McFarland v. W. Congregation of Jehovah's Witnesses, Lorain, Ohio, Inc.
60 N.E.3d 39
Ohio Ct. App.2016Background
- Plaintiff Elizabeth McFarland sued West Congregation of Jehovah’s Witnesses, Watchtower, and Christian Congregation alleging negligence, ratification, and concealment of child sexual abuse by a congregant (Scott Silvasy) that occurred 1997–2001.
- McFarland sought discovery from Watchtower and related entities, including responses to a March 14, 1997 Watchtower letter asking local Bodies of Elders to report known child molesters, and a broad range of internal letters/memoranda (1980–2002 and later documents related to Silvasy).
- The trial court ordered production in part after in camera review: ten Service Department letters (Bodies of Elders letters) and fifteen other letters/memoranda; Appellants produced documents under seal and appealed the order as to 19 documents.
- Appellants asserted clergy-penitent privilege, First Amendment church-autonomy protections, attorney-client privilege, and third‑party privacy as grounds to withhold various documents.
- The appellate court reviewed privilege issues de novo, found four documents privileged under the clergy‑penitent statute and/or confidential religious counseling (and therefore not producible), and affirmed production of the remaining documents; it rejected First Amendment and attorney‑client privilege grounds for most documents.
Issues
| Issue | Plaintiff's Argument | Defendant's Argument | Held |
|---|---|---|---|
| Whether the clergy‑penitent privilege protects the Bodies of Elders letters and other documents | McFarland argued the requested documents are relevant and not privileged | Appellants claimed many documents were confidential religious counseling communications protected by R.C. 2317.02(C) | Court: four later letters (documents #183, #185, #186, #187) were privileged; the other fifteen documents were not because they were administrative/secular or not confidential communications for religious counseling |
| Whether production of non‑privileged internal church documents violates the First Amendment (church autonomy) | McFarland: production of non‑privileged, relevant materials is allowed | Appellants: disclosure would intrude on internal discipline, doctrine, and church governance | Court: First Amendment did not bar disclosure of relevant, non‑privileged materials; secular relevance review permissible without resolving doctrinal questions |
| Whether specific documents were protected by attorney‑client privilege | McFarland: documents show internal communications and are discoverable | Appellants: communications involved in‑house legal department and therefore privileged | Court: appellant failed to meet burden; documents were communications among elders not between client and attorney, so common‑law privilege did not apply (appellant waived/failed to preserve privilege for some docs) |
| Scope of trial court’s discovery order and appellate relief | McFarland sought broad production including materials related to Silvasy and general Letters | Appellants sought to limit production to only reports responsive to the 1997 letter and to withhold privileged material | Court: affirmed compelled production of most documents, reversed as to four documents found clergy‑penitent privileged; remanded for further proceedings consistent with opinion |
Key Cases Cited
- Trammel v.
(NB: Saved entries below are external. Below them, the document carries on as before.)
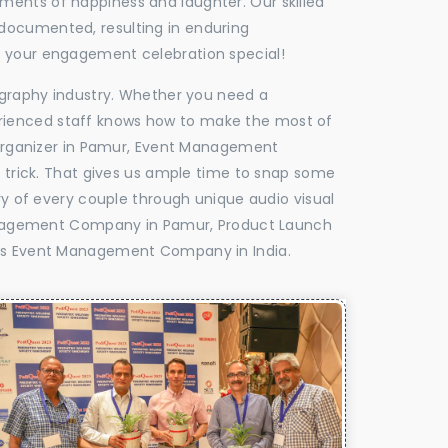
oments of happiness and laughter. Our skilled
 documented, resulting in enduring
ke your engagement celebration special!
tography industry. Whether you need a
experienced staff knows how to make the most of
Organizer in Pamur, Event Management
e trick. That gives us ample time to snap some
ry of every couple through unique audio visual
anagement Company in Pamur, Product Launch
s Event Management Company in India.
United States, 445 U.S. 40 (1980) (describing the purpose of clergy‑penitent privilege as encouraging confidential spiritual counseling)
- Ward v. Summa Health Sys., 128 Ohio St.3d 212 (2010) (statutory privileges must be strictly construed)
- Upjohn Co. v. United States, 449 U.S. 383 (1981) (rationale and scope of attorney‑client privilege for corporate communications)
- Varner v. Stovall, 500 F.3d 491 (6th Cir. 2007) (elements and scope of clergy‑penitent communications; privacy expectation required)
- Serbian Eastern Orthodox Diocese for United States of America and Canada v. Milivojevich, 426 U.S. 696 (1976) (principles of church autonomy and limits on civil adjudication of ecclesiastical matters)
- Med. Mut. of Ohio v. Schlotterer, 122 Ohio St.3d 181 (2009) (abuse of discretion standard for discovery rulings)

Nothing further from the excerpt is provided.